— Your objective —
Which lines in the data below contain the word "Erkner"? Pull each of them out.
-- Exercise data follows --
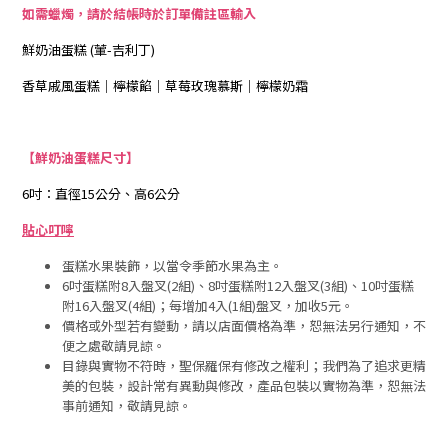
如需蠟燭，請於結帳時於訂單備註區輸入
鮮奶油蛋糕 (葷-吉利丁)
香草戚風蛋糕｜檸檬餡｜草莓玫瑰慕斯｜檸檬奶霜
【鮮奶油蛋糕尺寸】
6吋：直徑15公分、高6公分
貼心叮嚀
蛋糕水果裝飾，以當令季節水果為主。
6吋蛋糕附8入盤叉(2組)、8吋蛋糕附12入盤叉(3組)、10吋蛋糕
附16入盤叉(4組)；每增加4入(1組)盤叉，加收5元。
價格或外型若有變動，請以店面價格為準，恕無法另行通知，不
便之處敬請見諒。
目錄與實物不符時，聖保羅保有修改之權利；我們為了追求更精
美的包裝，設計常有異動與修改，產品包裝以實物為準，恕無法
事前通知，敬請見諒。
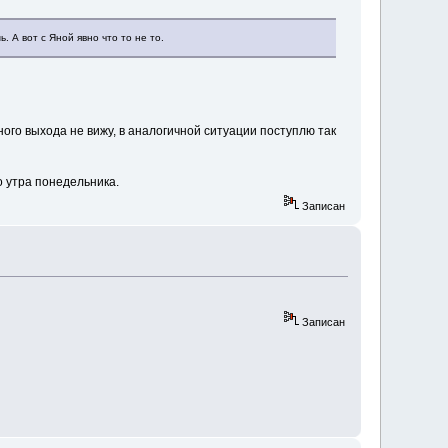
 А вот с Яной явно что то не то.
ного выхода не вижу, в аналогичной ситуации поступлю так
о утра понедельника.
Записан
Записан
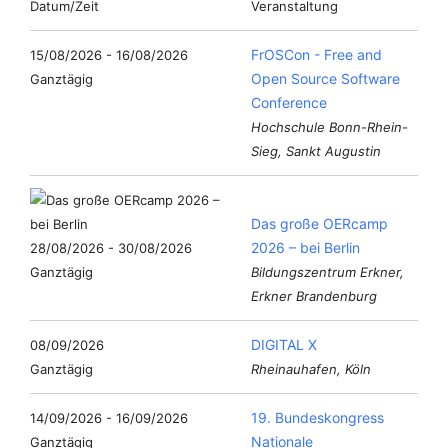
Datum/Zeit
Veranstaltung
FrOSCon - Free and
15/08/2026 - 16/08/2026
Open Source Software
Ganztägig
Conference
Hochschule Bonn-Rhein-
Sieg, Sankt Augustin
Das große OERcamp
2026 – bei Berlin
28/08/2026 - 30/08/2026
Ganztägig
Bildungszentrum Erkner,
Erkner Brandenburg
DIGITAL X
08/09/2026
Ganztägig
Rheinauhafen, Köln
19. Bundeskongress
14/09/2026 - 16/09/2026
Nationale
Ganztägig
-- Exercise data concluded --
— Answer for the task —
Bildungszentrum Erkner,
Erkner Brandenburg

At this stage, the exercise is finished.